In addition, DIF statistics employing an IRT framework confirmed that items 1 and 9 do not measure BA in the same manner for men and women. Given that women are expected to score higher ratings of item 1, lower levels of BA are required to endorse each category (i.e., never, seldom, sometimes, etc.). Moreover, significantly different discrimination parameters between men and women in item 9 suggest that at similar levels of the latent trait men and women respond differently. That is, women with low levels of BA are more likely to endorse not feeling “comfortable in [her] body” compared to men. Similarly, women with high levels of BA are more likely to endorse feeling “comfortable in [her] body” compared to men. These results further suggest that item 1 and 9 should be calibrated/revised to obtain comparable levels of BA across men and women with the BAS-2.
Scale and item discrimination, difficulty, and reliability
IRT findings identified variability across BAS-2 items when considering different levels of BA within participants. Considering that IRT principles relate to the identification of most appropriate items for the evaluation of a specific level of a latent trait, items were evaluated and ranked in relation to their discrimination, difficulty, and reliability . The descending order of items’ discrimination power was 4, 6, 2, 3, 9, 10, 8, 7, 1 and 5, suggesting that items invoking positive feelings (item 6 “I feel love for my body”, item 2 “I feel good about my body”, and item 3 “I feel that my body …”) and clear statements reflecting dispositional attitude (item 4 “I take a positive attitude toward my body”) are able to capture BA levels more effectively as the criterion increases in the individual. Further, while the level of difficulty of endorsing an item increased between the first (never) and last options (always) of the Likert scale, the sequence of item difficulty varied across thresholds. That is, the ascending order of endorsed items between the first (never) and second (seldom) options of the Likert scale was 6, 10, 9, 8, 2, 4, 3, 1, and 5. However, the ascending order of endorsed items between the fourth (“often”) and last (“always”) options of the Likert scale was 3, 4, 10, 9, 1, 6, 7, 5, 8, and 2. This suggests that participants felt more inclined to endorse “never” or “seldom” loving their body or feeling beautiful than respecting their body or being attentive to their body needs. Alternatively, participants felt more inclined to endorse “often” or “always” seeing good qualities and taking a positive attitude towards their bodies than feeling good about their bodies. Therefore, it is proposed that items should be interpreted differently when conducting clinical assessment of BA.
Considering the scale (TIF), improved information performance was observed in the range between 2 SDs below and above the mean. However, considerable variation was observed in relation to the level of information precision provided by each criterion. More specifically, findings demonstrated that item 4 (“I take a positive attitude toward my body”) provided the highest level of information/reliability between 2 SD below and 1.5 SD above the mean.

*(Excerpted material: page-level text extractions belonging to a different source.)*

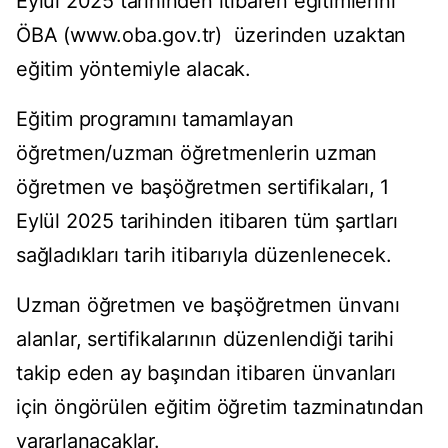
Eylül 2025 tarihinden itibaren eğitimlerini
ÖBA (www.oba.gov.tr) üzerinden uzaktan
eğitim yöntemiyle alacak.
Eğitim programını tamamlayan
öğretmen/uzman öğretmenlerin uzman
öğretmen ve başöğretmen sertifikaları, 1
Eylül 2025 tarihinden itibaren tüm şartları
sağladıkları tarih itibarıyla düzenlenecek.
Uzman öğretmen ve başöğretmen ünvanı
alanlar, sertifikalarının düzenlendiği tarihi
takip eden ay başından itibaren ünvanları
için öngörülen eğitim öğretim tazminatından
yararlanacaklar.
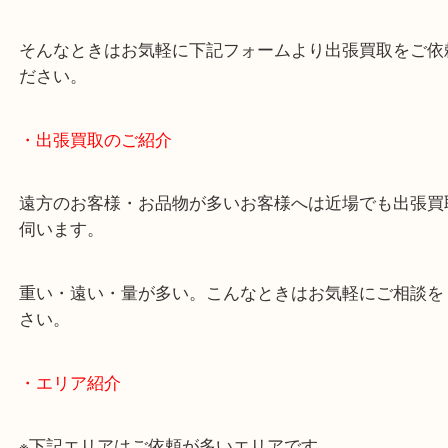
・どんなご相談もお気軽にお問い合わせください
終活・遺品整理・生前整理・断捨離・引っ越し
物を整理するケースは年々増加傾向です。
当店ではそういったお困りの方からのご依頼も大歓
使わないものを売りたいけど値段がつくかわからな
そんなときはお気軽に下記フォームより出張買取を
ださい。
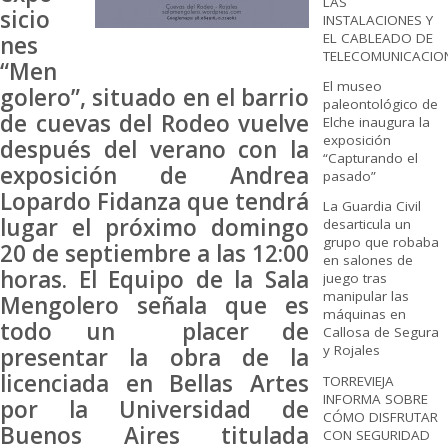
LAS
sicio
INSTALACIONES Y
EL CABLEADO DE
nes
TELECOMUNICACIO
“Men
El museo
golero”, situado en el barrio
paleontológico de
de cuevas del Rodeo vuelve
Elche inaugura la
exposición
después del verano con la
“Capturando el
exposición de Andrea
pasado”
Lopardo Fidanza que tendrá
La Guardia Civil
lugar el próximo domingo
desarticula un
grupo que robaba
20 de septiembre a las 12:00
en salones de
horas. El Equipo de la Sala
juego tras
manipular las
Mengolero señala que es
máquinas en
todo un placer de
Callosa de Segura
y Rojales
presentar la obra de la
licenciada en Bellas Artes
TORREVIEJA
INFORMA SOBRE
por la Universidad de
CÓMO DISFRUTAR
Buenos Aires titulada
CON SEGURIDAD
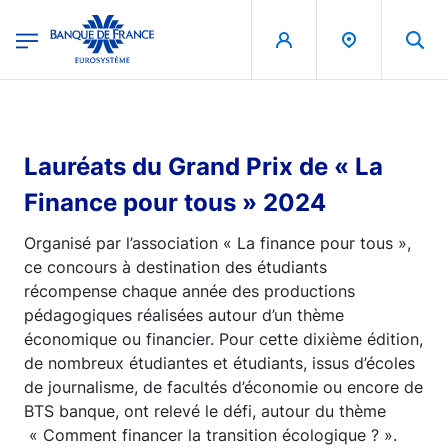
egion
Banque de France - Menu Principal
Skip to main content
Lauréats du Grand Prix de « La
Finance pour tous » 2024
Organisé par l’association « La finance pour tous »,
ce concours à destination des étudiants
récompense chaque année des productions
pédagogiques réalisées autour d’un thème
économique ou financier. Pour cette dixième édition,
de nombreux étudiantes et étudiants, issus d’écoles
de journalisme, de facultés d’économie ou encore de
BTS banque, ont relevé le défi, autour du thème
« Comment financer la transition écologique ? ».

Items 2 (“I feel good about my body”), 6 (“I feel love for my body”), 9 (“I am comfortable in my body”) and 10 (“I feel like I am beautiful even if I am different from media images of attractive people”) provided a considerable amount of information/reliability between 2 SDs below and above the mean. Finally, items 1(“I respect my body”) and 5 (“I am attentive to my body’s needs”) provided a consistently low amount of information/reliability between 3 SDs below and above the mean. However, these two items along with item 3 (“I feel that my body has at least some good qualities”) provided the most information between 2 and 3 SDs below the mean. This indicates that the following three-item sequence should be prioritised when attempting to identify participants with significantly low BA: (i) “I feel that my body has at least some good qualities”, (ii) “I respect my body”, and (iii) “I am attentive to my body needs”. Lastly, the Test Characteristic Curve (TCC) demonstrated an appropriate steepness indicating that BAS-2 clearly identifies increments in BA as the overall score increases. This favours BAS-2 as a sufficient psychometric measure for the assessment of individuals with high and low levels of BA. Nonetheless, the instruments performance significantly decreases to differentiate very low (-3 SD) and very high (+ 3 SD) BA levels.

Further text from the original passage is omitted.